§ INSTRUCTIONS FOR THE TASK
The data below holds the lines to copy: everything from the line containing "Енергетика (84, 1169)" to the line containing "Depositphotos (174, 2567)", both ends included, set down exactly.

§ DATA SUPPLIED
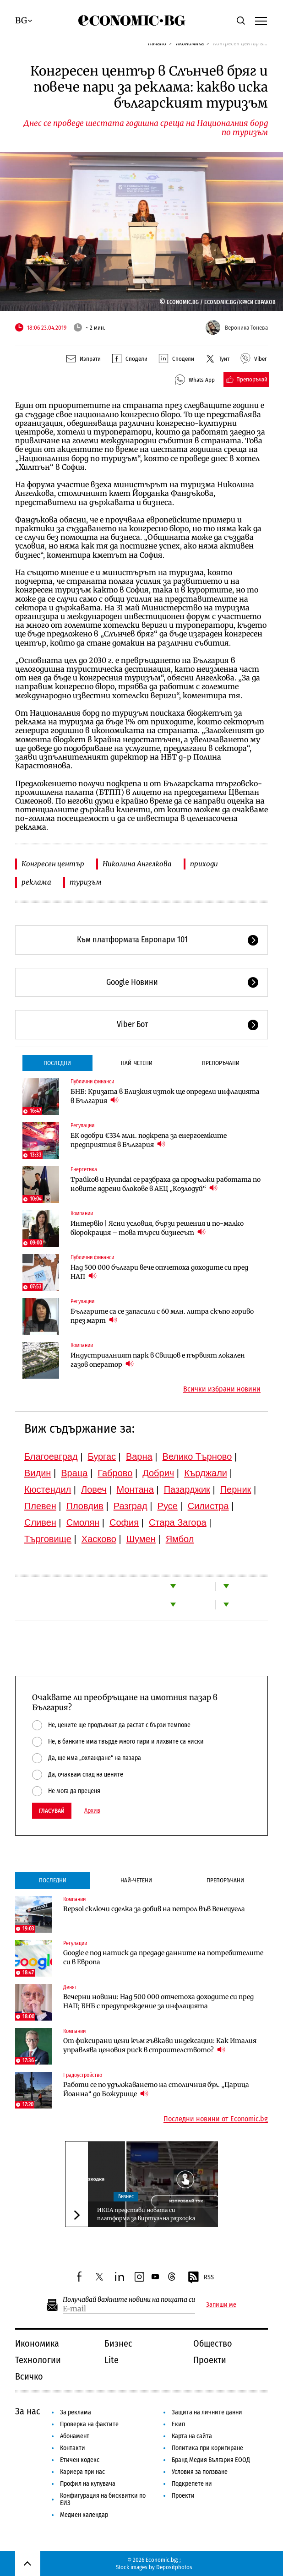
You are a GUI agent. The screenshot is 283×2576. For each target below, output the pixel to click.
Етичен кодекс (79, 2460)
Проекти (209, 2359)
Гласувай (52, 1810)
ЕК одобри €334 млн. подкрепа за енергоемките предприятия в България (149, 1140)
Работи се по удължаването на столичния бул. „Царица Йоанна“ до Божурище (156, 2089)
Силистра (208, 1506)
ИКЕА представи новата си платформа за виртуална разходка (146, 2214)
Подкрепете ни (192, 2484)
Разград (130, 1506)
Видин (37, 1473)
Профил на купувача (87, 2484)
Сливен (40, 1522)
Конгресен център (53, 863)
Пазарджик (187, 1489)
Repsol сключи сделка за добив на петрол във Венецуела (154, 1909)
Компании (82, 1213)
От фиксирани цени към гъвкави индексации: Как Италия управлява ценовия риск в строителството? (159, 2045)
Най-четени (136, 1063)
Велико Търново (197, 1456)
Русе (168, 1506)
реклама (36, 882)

---

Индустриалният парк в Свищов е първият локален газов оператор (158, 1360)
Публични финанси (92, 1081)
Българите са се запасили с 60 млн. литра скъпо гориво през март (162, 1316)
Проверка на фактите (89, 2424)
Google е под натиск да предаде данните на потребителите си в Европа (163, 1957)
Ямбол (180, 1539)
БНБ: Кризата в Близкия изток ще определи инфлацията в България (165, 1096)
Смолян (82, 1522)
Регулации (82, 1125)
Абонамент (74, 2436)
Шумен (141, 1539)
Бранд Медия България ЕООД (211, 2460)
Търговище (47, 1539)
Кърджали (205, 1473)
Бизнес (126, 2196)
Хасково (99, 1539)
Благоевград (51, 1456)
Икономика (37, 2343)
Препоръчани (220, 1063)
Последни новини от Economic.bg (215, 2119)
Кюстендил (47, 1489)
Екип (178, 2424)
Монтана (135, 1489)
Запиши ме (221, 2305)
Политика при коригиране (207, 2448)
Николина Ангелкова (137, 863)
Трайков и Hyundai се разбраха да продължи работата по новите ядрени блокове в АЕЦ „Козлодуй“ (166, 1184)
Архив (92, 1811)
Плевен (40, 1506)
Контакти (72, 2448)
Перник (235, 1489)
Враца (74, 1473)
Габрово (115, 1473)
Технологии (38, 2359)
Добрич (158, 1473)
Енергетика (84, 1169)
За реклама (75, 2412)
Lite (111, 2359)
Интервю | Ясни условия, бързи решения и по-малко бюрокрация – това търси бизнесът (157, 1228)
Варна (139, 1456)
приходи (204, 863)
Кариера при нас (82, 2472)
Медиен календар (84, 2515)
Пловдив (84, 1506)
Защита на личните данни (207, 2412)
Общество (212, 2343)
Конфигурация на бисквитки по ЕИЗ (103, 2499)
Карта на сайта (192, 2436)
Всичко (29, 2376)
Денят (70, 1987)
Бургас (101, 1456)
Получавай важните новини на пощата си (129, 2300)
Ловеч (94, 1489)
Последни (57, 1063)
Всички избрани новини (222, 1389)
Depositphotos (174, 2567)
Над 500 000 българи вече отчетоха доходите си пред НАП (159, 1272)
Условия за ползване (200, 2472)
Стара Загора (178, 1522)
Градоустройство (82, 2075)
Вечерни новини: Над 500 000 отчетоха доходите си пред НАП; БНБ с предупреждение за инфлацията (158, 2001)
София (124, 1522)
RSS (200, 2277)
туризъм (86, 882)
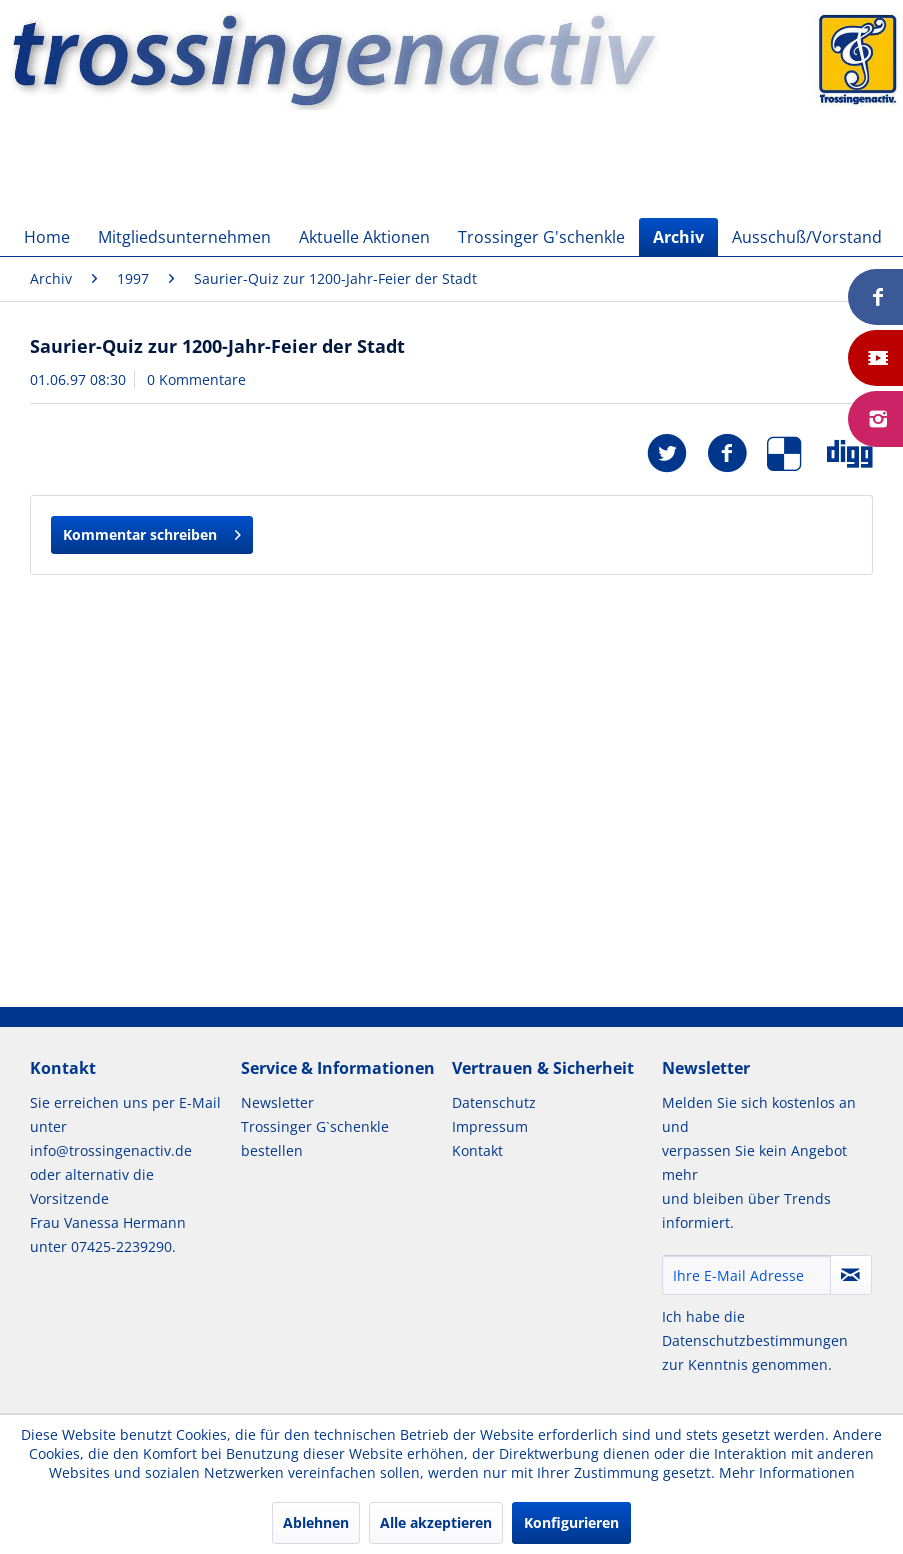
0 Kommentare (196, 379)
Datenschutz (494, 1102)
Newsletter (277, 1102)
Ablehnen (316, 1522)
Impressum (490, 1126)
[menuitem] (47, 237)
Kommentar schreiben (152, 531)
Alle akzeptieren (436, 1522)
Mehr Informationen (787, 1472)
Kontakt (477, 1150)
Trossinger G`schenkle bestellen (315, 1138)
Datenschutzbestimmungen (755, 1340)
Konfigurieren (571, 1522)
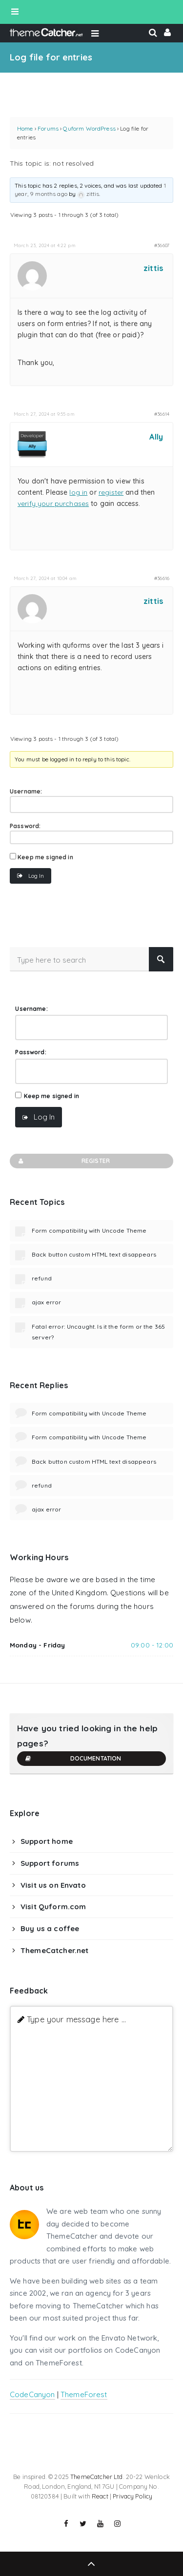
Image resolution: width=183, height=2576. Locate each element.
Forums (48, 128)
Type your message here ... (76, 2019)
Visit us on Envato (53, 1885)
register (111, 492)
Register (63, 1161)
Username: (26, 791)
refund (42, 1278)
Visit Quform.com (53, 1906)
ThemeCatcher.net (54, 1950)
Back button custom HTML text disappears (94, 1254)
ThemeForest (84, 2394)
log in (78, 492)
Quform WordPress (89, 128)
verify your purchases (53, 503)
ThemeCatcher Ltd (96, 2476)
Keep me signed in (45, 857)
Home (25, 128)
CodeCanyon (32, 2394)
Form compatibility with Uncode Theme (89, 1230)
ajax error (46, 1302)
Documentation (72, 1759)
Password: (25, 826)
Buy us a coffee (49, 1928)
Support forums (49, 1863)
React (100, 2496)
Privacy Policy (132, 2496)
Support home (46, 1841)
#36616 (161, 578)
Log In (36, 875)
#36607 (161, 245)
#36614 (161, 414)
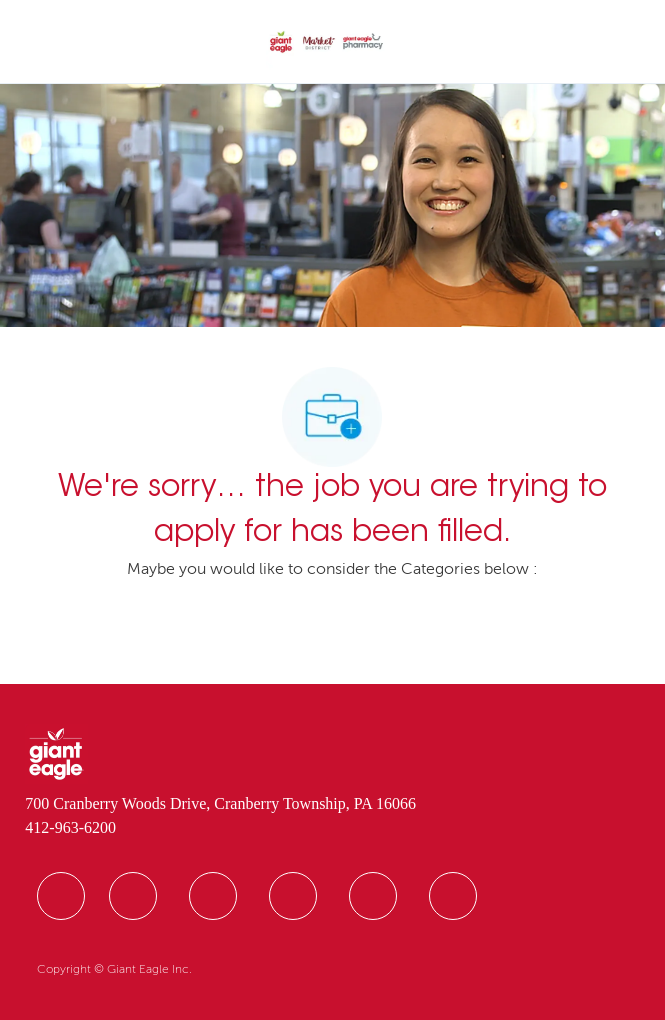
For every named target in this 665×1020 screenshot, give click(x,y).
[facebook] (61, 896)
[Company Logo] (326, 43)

§ EXERCISE OUTPUT
Енергетика (84, 1169)
За реклама (75, 2412)
Lite (111, 2359)
Интервю | Ясни условия, бързи решения и по-малко бюрокрация – това търси бизнесът (157, 1228)
Варна (139, 1456)
приходи (204, 863)
Кариера при нас (82, 2472)
Медиен календар (84, 2515)
Пловдив (84, 1506)
Защита на личните данни (207, 2412)
Общество (212, 2343)
Конфигурация на бисквитки по ЕИЗ (103, 2499)
Карта на сайта (192, 2436)
Всичко (29, 2376)
Денят (70, 1987)
Бургас (101, 1456)
Получавай важните новини на пощата си (129, 2300)
Ловеч (94, 1489)
Последни (57, 1063)
Всички избрани новини (222, 1389)
Depositphotos (174, 2567)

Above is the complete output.